■ **THE TASK**
Look over the lines below. Report each one that includes the string "Fartcoin".

*** Block opens ***

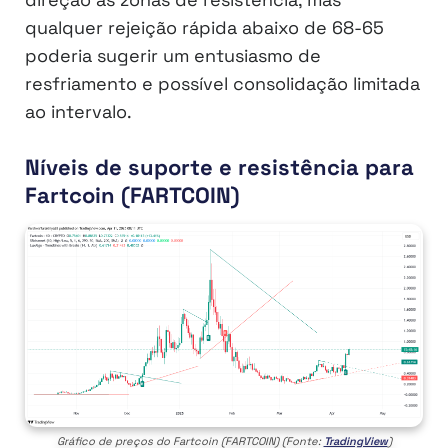
qualquer rejeição rápida abaixo de 68-65
poderia sugerir um entusiasmo de
resfriamento e possível consolidação limitada
ao intervalo.
Níveis de suporte e resistência para
Fartcoin (FARTCOIN)
Gráfico de preços do Fartcoin (FARTCOIN) (Fonte:
TradingView
)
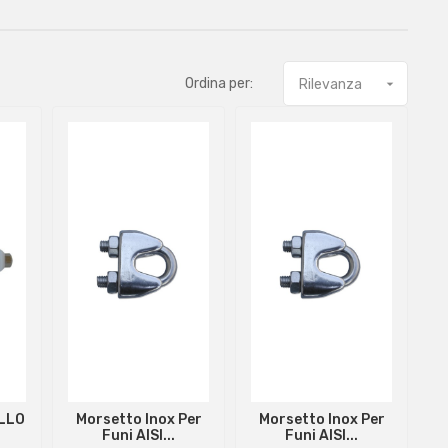
Ordina per:
Rilevanza

LLO
Morsetto Inox Per
Morsetto Inox Per
Funi AISI...
Funi AISI...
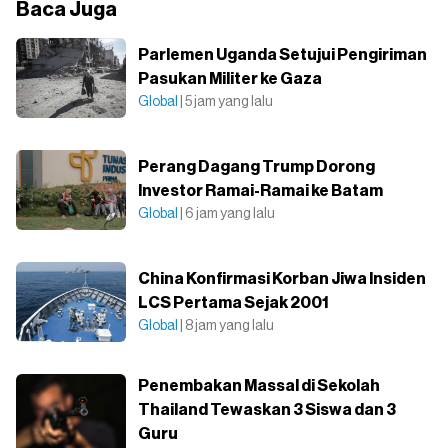
Baca Juga
Parlemen Uganda Setujui Pengiriman
Pasukan Militer ke Gaza
Global
| 5 jam yang lalu
Perang Dagang Trump Dorong
Investor Ramai-Ramai ke Batam
Global
| 6 jam yang lalu
China Konfirmasi Korban Jiwa Insiden
LCS Pertama Sejak 2001
Global
| 8 jam yang lalu
Penembakan Massal di Sekolah
Thailand Tewaskan 3 Siswa dan 3
Guru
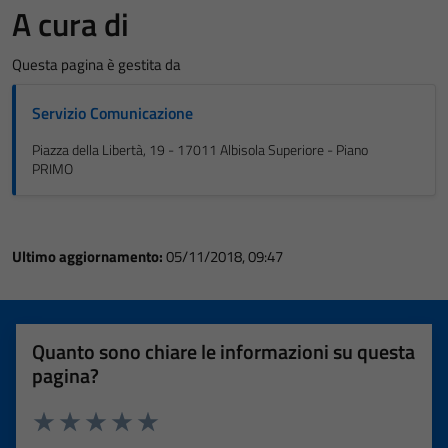
A cura di
Questa pagina è gestita da
Servizio Comunicazione
Piazza della Libertà, 19 - 17011 Albisola Superiore - Piano
PRIMO
Ultimo aggiornamento:
05/11/2018, 09:47
Quanto sono chiare le informazioni su questa
pagina?
Valuta 1 stelle su 5
Valuta 2 stelle su 5
Valuta 3 stelle su 5
Valuta 4 stelle su 5
Valuta 5 stelle su 5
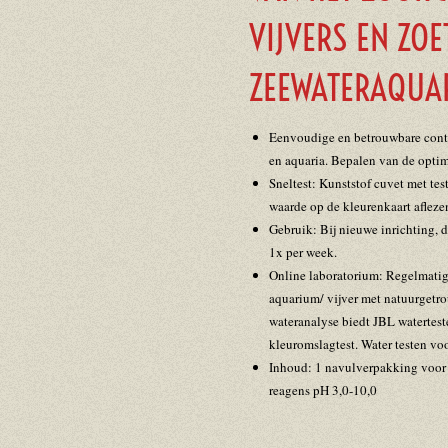
VIJVERS EN ZOE
ZEEWATERAQUA
Eenvoudige en betrouwbare contr
en aquaria. Bepalen van de opti
Sneltest: Kunststof cuvet met tes
waarde op de kleurenkaart afleze
Gebruik: Bij nieuwe inrichting, 
1x per week.
Online laboratorium: Regelmatig
aquarium/ vijver met natuurgetr
wateranalyse biedt JBL watertest
kleuromslagtest. Water testen voo
Inhoud: 1 navulverpakking voor s
reagens pH 3,0-10,0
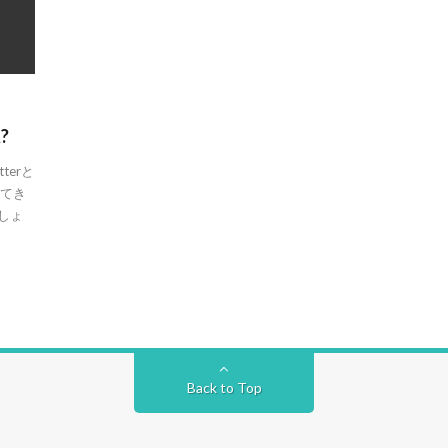
?
terと
してき
しょ
Back to Top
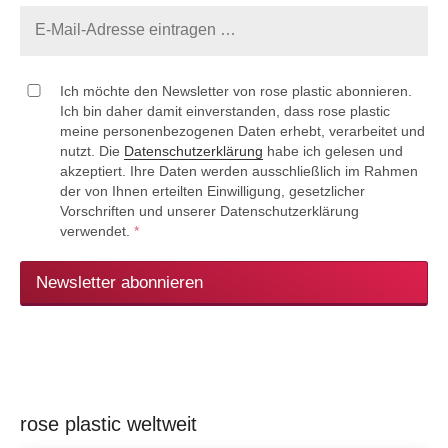
Ich möchte den Newsletter von rose plastic abonnieren.
Ich bin daher damit einverstanden, dass rose plastic
meine personenbezogenen Daten erhebt, verarbeitet und
nutzt. Die
Datenschutzerklärung
habe ich gelesen und
akzeptiert. Ihre Daten werden ausschließlich im Rahmen
der von Ihnen erteilten Einwilligung, gesetzlicher
Vorschriften und unserer Datenschutzerklärung
verwendet.
*
Newsletter abonnieren
rose plastic weltweit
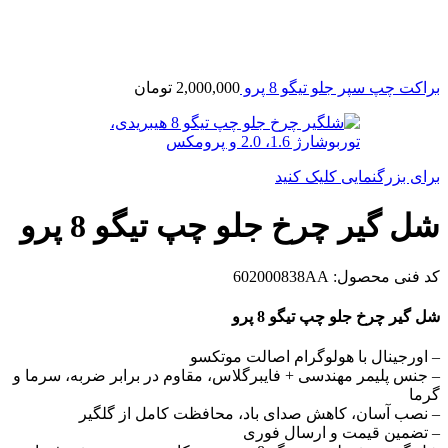
براکت چپ سپر جلو تیگو 8 پرو
2,000,000
تومان
برای بزرگنمایی کلیک کنید
شل گیر چرخ جلو چپ تیگو 8 پرو
کد فنی محصول:
602000838AA
شل گیر چرخ جلو چپ تیگو 8 پرو
– اورجینال با هولوگرام اصالت موتکسو
– جنس پلیمر مهندسی + فایبرگلاس، مقاوم در برابر ضربه، سرما و
گرما
– نصب آسان، کاهش صدای باد، محافظت کامل از گلگیر
– تضمین قیمت و ارسال فوری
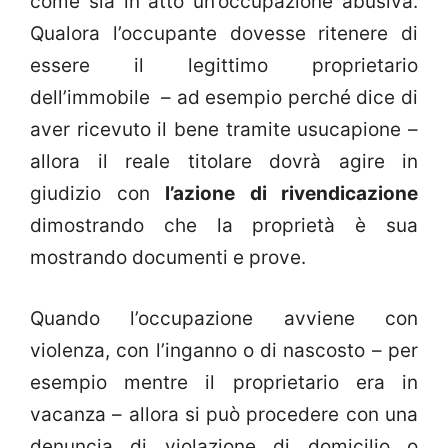
come sia in atto un’occupazione abusiva.
Qualora l’occupante dovesse ritenere di
essere il legittimo proprietario
dell’immobile – ad esempio perché dice di
aver ricevuto il bene tramite usucapione –
allora il reale titolare dovrà agire in
giudizio con
l’azione di rivendicazione
dimostrando che la proprietà è sua
mostrando documenti e prove.
Quando l’occupazione avviene con
violenza, con l’inganno o di nascosto – per
esempio mentre il proprietario era in
vacanza – allora si può procedere con una
denuncia di violazione di domicilio o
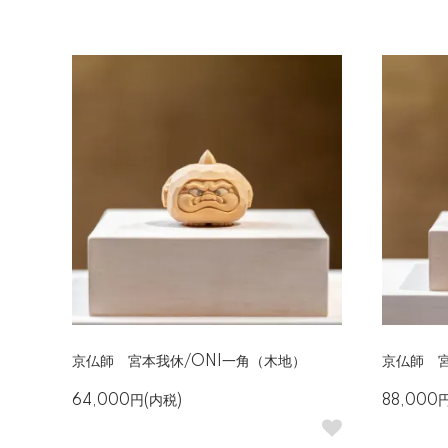
京仏師 宮本我休/ONI一角（木地）
京仏師 宮
64,000円(内税)
88,000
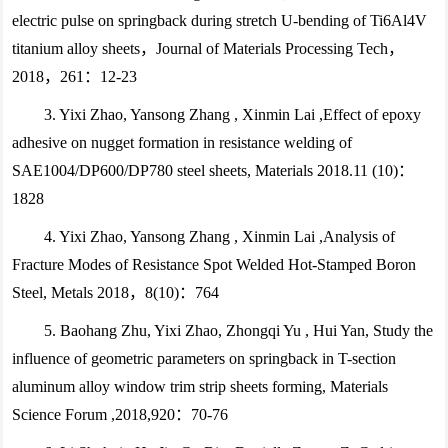
electric pulse on springback during stretch U-bending of Ti6Al4V
titanium alloy sheets，Journal of Materials Processing Tech，
2018，261：12-23
3. Yixi Zhao, Yansong Zhang , Xinmin Lai ,Effect of epoxy
adhesive on nugget formation in resistance welding of
SAE1004/DP600/DP780 steel sheets, Materials 2018.11 (10)：
1828
4. Yixi Zhao, Yansong Zhang , Xinmin Lai ,Analysis of
Fracture Modes of Resistance Spot Welded Hot-Stamped Boron
Steel, Metals 2018，8(10)：764
5. Baohang Zhu, Yixi Zhao, Zhongqi Yu , Hui Yan, Study the
influence of geometric parameters on springback in T-section
aluminum alloy window trim strip sheets forming, Materials
Science Forum ,2018,920：70-76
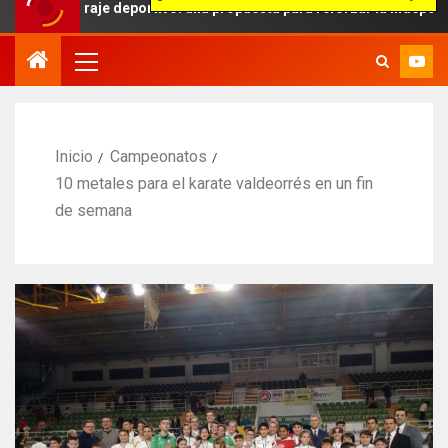
traje deportivo: una propuesta para reforzar la independencia arbitr
Inicio
Campeonatos
10 metales para el karate valdeorrés en un fin
de semana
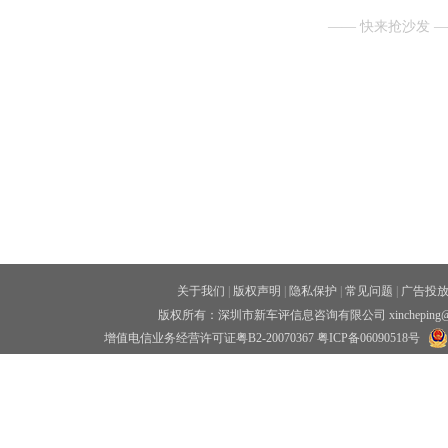
—— 快来抢沙发 
关于我们
|
版权声明
|
隐私保护
|
常见问题
|
广告投
版权所有：深圳市新车评信息咨询有限公司 xincheping
增值电信业务经营许可证粤B2-20070367
粤ICP备06090518号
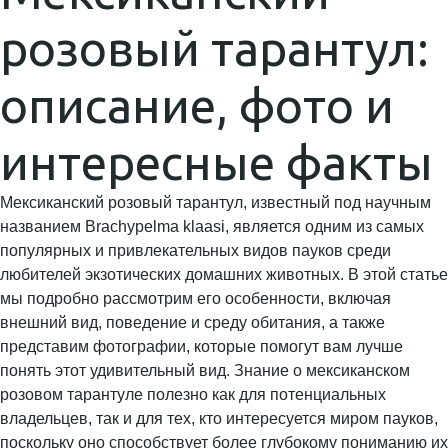
розовый тарантул:
описание, фото и
интересные факты
Мексиканский розовый тарантул, известный под научным
названием Brachypelma klaasi, является одним из самых
популярных и привлекательных видов пауков среди
любителей экзотических домашних животных. В этой статье
мы подробно рассмотрим его особенности, включая
внешний вид, поведение и среду обитания, а также
представим фотографии, которые помогут вам лучше
понять этот удивительный вид. Знание о мексиканском
розовом тарантуле полезно как для потенциальных
владельцев, так и для тех, кто интересуется миром пауков,
поскольку оно способствует более глубокому пониманию их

*** Block closes ***

■ **RESPONSE AREA**
Fartcoin (FARTCOIN)
Gráfico de preços do Fartcoin (FARTCOIN) (Fonte:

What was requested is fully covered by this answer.